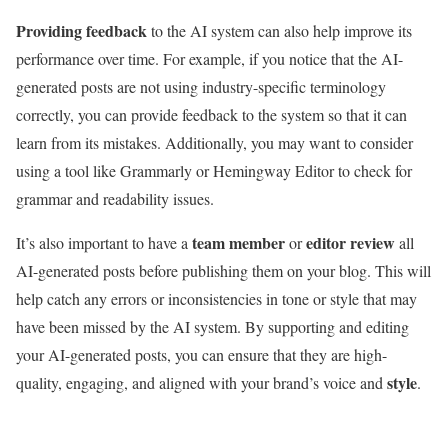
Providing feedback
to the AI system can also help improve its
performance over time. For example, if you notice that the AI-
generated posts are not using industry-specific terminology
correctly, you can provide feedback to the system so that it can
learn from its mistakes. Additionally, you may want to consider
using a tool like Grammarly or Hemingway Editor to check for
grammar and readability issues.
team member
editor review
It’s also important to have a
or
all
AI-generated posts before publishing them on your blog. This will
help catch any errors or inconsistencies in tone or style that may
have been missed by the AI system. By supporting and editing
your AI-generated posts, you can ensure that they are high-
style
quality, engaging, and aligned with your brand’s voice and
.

□ □ □ □ □ □ □

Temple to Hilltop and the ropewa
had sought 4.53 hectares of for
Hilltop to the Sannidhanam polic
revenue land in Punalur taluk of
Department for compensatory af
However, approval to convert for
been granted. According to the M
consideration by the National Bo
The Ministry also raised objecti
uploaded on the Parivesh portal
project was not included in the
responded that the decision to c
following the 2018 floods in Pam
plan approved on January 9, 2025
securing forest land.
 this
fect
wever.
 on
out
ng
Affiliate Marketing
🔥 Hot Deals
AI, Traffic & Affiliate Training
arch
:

□ □ □ □ □ □ □

■ REQUIRED ACTION ■
Using the listing, collect all lines in which the string "system" is found.

■ EXERCISE ANSWER ■
to the AI system can also help improve its
correctly, you can provide feedback to the system so that it can
have been missed by the AI system. By supporting and editing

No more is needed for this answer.